Dobbiamo immaginare un futuro con una piena smaterializzazione del lavoro o è solo una pericolosa utopia che se per alcuni si dipinge come un lavoro da remoto a bordo piscina per altri è solo un ulteriore impoverimento insostenibile? E i sindacati che fine fanno? E le nostre case? Diventeranno uffici mobili senza pause?
Per mettere ordine è bene iniziare chiarendo una volta per tutte cosa intendiamo con la formula del “lavoro agile” o cosa vorremmo che significasse e quali misure necessita per non essere un improvvisato trasloco che rischia di trasformarci in alieni alienati.

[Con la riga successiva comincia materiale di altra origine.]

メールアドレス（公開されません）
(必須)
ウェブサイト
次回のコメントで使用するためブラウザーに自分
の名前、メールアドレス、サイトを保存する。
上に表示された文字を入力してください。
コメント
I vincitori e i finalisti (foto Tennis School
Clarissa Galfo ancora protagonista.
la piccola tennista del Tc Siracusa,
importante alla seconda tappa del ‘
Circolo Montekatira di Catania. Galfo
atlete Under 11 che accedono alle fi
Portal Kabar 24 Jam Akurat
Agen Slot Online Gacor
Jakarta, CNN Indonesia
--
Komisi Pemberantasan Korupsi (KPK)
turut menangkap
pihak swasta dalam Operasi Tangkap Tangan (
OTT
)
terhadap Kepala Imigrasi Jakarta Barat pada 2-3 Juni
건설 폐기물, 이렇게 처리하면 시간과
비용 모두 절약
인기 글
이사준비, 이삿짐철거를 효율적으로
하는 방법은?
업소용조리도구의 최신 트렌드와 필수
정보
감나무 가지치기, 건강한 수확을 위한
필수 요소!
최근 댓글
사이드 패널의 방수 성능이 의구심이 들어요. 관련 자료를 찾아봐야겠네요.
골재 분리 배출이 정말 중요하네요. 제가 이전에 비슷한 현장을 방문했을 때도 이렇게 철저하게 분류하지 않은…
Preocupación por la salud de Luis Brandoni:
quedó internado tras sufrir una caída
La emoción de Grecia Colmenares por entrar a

Lo spiegano Luca Pesenti e Giovanni Scansani nel libro appena pubblicato Smart Working Reloaded, un approfondito lavoro di analisi che, come recita il sottotitolo, delinea Una nuova organizzazione del lavoro oltre le utopie. Li abbiamo incontrati per capire meglio alcuni punti del volume.

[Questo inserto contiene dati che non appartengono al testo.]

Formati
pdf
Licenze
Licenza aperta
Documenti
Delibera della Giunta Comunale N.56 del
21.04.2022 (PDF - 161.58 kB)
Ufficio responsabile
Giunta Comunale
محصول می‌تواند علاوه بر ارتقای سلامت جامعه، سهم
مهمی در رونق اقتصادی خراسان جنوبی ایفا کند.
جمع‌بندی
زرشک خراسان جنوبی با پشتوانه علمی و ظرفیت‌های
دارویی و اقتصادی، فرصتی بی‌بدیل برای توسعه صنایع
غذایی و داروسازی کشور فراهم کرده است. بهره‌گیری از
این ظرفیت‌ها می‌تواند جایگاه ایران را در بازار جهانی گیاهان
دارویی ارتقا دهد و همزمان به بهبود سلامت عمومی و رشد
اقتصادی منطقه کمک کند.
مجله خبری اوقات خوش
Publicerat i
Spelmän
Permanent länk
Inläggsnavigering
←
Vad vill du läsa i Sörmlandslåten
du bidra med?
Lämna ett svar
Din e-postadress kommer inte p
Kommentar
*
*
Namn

Avete curiosamente scelto un brano tratto dalla canzone Extraterrestre di Finardi come epigrafe al volume: qual è il messaggio che volete dare al lettore che si affaccia sulla soglia del vostro lavoro?
Mette in guardia da alcune ambiguità dello smart working che da positivo valore aggiunto al lavoro può trasformarsi in altro. Perché le persone in lavoro da "remoto forzato" che, a detta degli apostoli della remotizzazione, avrebbero vissuto benissimo in quella condizione, secondo noi, dopo un po’ di tempo, si sono invece accorti che la loro «sicurezza comincia(va) a dare segni di incertezza», come recitano i versi di Finardi, e che cominciava a «crescere dentro l’amarezza» perché si «sent(ivano) ancora vuoti» in quanto, tra l’altro, «niente è cambiato». Lavorare da remoto con le stesse dinamiche del lavoro svolto in ufficio (orari, controlli, assenza di obiettivi, routine) ha fatto comprendere che «le paure non se ne sono andate, anzi che semmai sono aumentate» e, stando a casa isolati e senza colleghi, «dalla solitudine amplificate». Allora abbiamo immaginato che questi milioni di lavoratori remotizzati dall’oggi al domani, in maniera improvvisa e sostanzialmente improvvisata (ad eccezione di poche realtà già “smart” da tempo), forse stavano in cuor loro sperando «di comunicare con qualcuno che (li potesse) far tornare». E che magari al loro manager remotizzato, come se si trovasse su un altro pianeta come un extraterrestre, volessero dire: «portami via, voglio tornare a casa mia…voglio tornare per ricominciare».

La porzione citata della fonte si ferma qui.